I’m part of the late Baby-Boomer generation…Too young to have been a true hippie, or to have really marched against Vietnam or for Equal Rights. But influenced by the movements of the times, from JFK to Selma and Vietnam to Watergate, all of those things were painted into my background.
As an introspective, slightly overweight kid, I discovered reading early to expand my imagination and knowledge. Back then, if you had a question about any subject, you could ask your parents or teachers or go to the library or encyclopedia and look it up. Like most of my peers, I am continuously in awe that a simple query on my portable device can answer almost any question I can think of. Our children will grow up with that knowledge base to build on, but like us laughing when our parents were amazed by a VCR or ‘a phone you carry in your pocket!!!,’ the magic of the moment will not be apparent to them.
As technology has accelerated throughout the past 50 years, so has the pace of learning in and out of school. Hard to tell if this is good or bad for the planet. You would think that all that information and the mostly equitable access to it by all levels of society would answer many questions completely forever, enshrining the truth where everyone could clearly find it. Yeah, that didn’t happen.

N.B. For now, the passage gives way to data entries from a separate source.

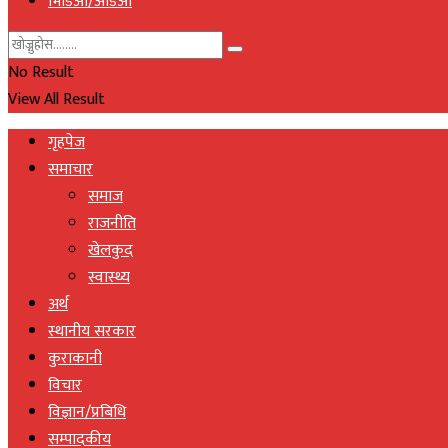
भिडिओ/अडिओ
No Result
View All Result
गृहपेज
समाचार
समाज
राजनीति
खेलकुद
स्वास्थ्य
अर्थ
स्थानीय सरकार
कुराकानी
विचार
विज्ञान/प्रबिधि
सम्पादकीय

Much like ‘freedom of speech’, when you open the floodgates of information, the truth is in there, along with billions of opinions, untruths, propaganda, dark webs, bigotry, and every other messy thought that is a part of the human experience. Sorting through this data and trying to understand it, or manipulate it, is the engine that will define existence from here on out, I’m afraid.
As ever, the truth becomes a precious commodity in this world of ‘fake news’ and AI-generated content, and a discerning and cynical eye and ear will be required to find reality around every corner. Recent developments have produced AI ‘photographs’ virtually indistinguishable from true images. On the sound front, a few simple questions, ‘make a song in the style of Frank Sinatra, sung with the voice of Betty Boop, with a Slash guitar solo’, can almost instantly create just such a piece of ‘art’. And we are in preschool as far as this technology goes.

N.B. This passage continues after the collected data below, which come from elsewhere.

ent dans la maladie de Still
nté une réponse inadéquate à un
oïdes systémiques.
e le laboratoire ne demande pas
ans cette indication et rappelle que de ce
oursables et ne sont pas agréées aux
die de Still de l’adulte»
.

I find myself looking to history to find as much truth as possible. As time passes, certain things are laid bare, and hot-blooded emotions cool to reveal facts that show the actual unfolding of things. I have found a couple of documentaries on Netflix recently that underline this for me.

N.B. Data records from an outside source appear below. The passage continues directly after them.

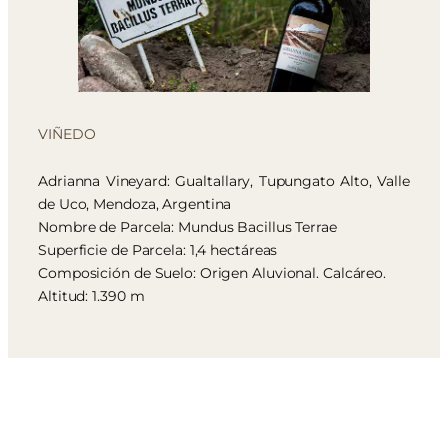
VIÑEDO
Adrianna Vineyard: Gualtallary, Tupungato Alto, Valle
de Uco, Mendoza, Argentina
Nombre de Parcela: Mundus Bacillus Terrae
Superficie de Parcela: 1,4 hectáreas
Composición de Suelo: Origen Aluvional. Calcáreo.
Altitud: 1.390 m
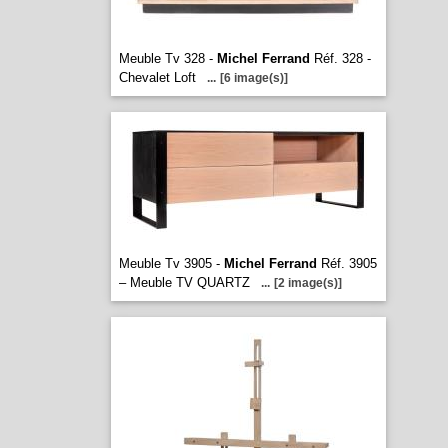
Meuble Tv 328 -
Michel Ferrand
Réf. 328 -
Chevalet Loft
...
[6 image(s)]
Meuble Tv 3905 -
Michel Ferrand
Réf. 3905
– Meuble TV QUARTZ
...
[2 image(s)]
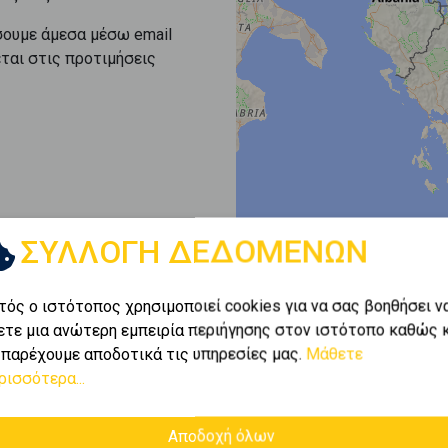
σουμε άμεσα μέσω email
εται στις προτιμήσεις
ΣΥΛΛΟΓΗ ΔΕΔΟΜΕΝΩΝ
τός ο ιστότοπος χρησιμοποιεί cookies για να σας βοηθήσει ν
ετε μια ανώτερη εμπειρία περιήγησης στον ιστότοπο καθώς 
 παρέχουμε αποδοτικά τις υπηρεσίες μας.
Μάθετε
ρισσότερα...
Αποδοχή όλων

First is ‘Medal Of Honor’ produced in 2018 with big-time Hollywood production values and in most cases the real-life subjects being interviewed about their exploits on what was the worst day of their life. Unlike many other docs, each hero is painted in a thorough retelling of not only their heroic actions but their experience before and after the Wars.
Case in point, the episode about WWII Sergeant Edward Carter illuminated not only his incredible effort but the truth about the African-American soldier that is only now coming into the light. The American Army was a segregated Army through the first years of the war, only allowing black combat troops to participate in the waning stages, especially in Europe. The racism and Jim Crow mindset were so deep that Carter’s CO didn’t even try to put him in for the Medal of Honor in 1945, despite his overt heroism because it would be rejected because ‘no Negro could win the MOH”. How bad was it? Thousands of German POWs were sent to the American South to camps where they would be guarded by black GIs. When occasionally on work outings, groups of POWs would be taken to eat at a cafe, the Nazis would be served graciously, while the AMERICAN troops, had to eat outside in the street. Bill Clinton ordered a commission to remedy unsung heroes overlooked because of racism, and in 1997, Edward Carter was rightfully awarded the Medal of Honor.
I didn’t know any of that. The truth. Hidden for various reasons by those embarrassed or ashamed enough to overlook ugly things that are just as much a part of the American Experience as hot dogs, George Washington, and apple pie.
The second documentary on Netflix that shattered my concept of ‘the truth’, is called “Hitler and the Nazis: Evil on Trial”. I know. What could there possibly be after 80-plus years that we do not know? Turns out, so much of the story is just coming to light now.
This is a remarkable documentary using actual footage intercut with re-creations, original audio, and transcripts from the Nuremberg trials of 1945-46. It uses the extensive reporting of correspondent William L. Shirer, who authored perhaps the definitive history of the Nazi Party, ‘The Rise and Fall of The Third Reich’. Against any metric, it is closer to the truth than any other source.
I urge you to watch both of these sources of information. We live in an unprecedented, magical time of knowledge, teaching, and multiple sources to sort through. The truth is never ‘fluid’; It can be obscured. But it is out there.
I continue to be thirsty for knowledge. All parts of the human experience interest me and I do not think you can stop learning or know too much. Born into a generation partially defined by a man on the Moon, I still believe humankind can transcend any of the massive problems that face all of us. With a tsunami of facts mixed with opinion, conjecture, history, and sometimes, pure evil, it is vital for each of us to filter this unprecedented deluge of data, and find truth, even if it is not what we were expecting.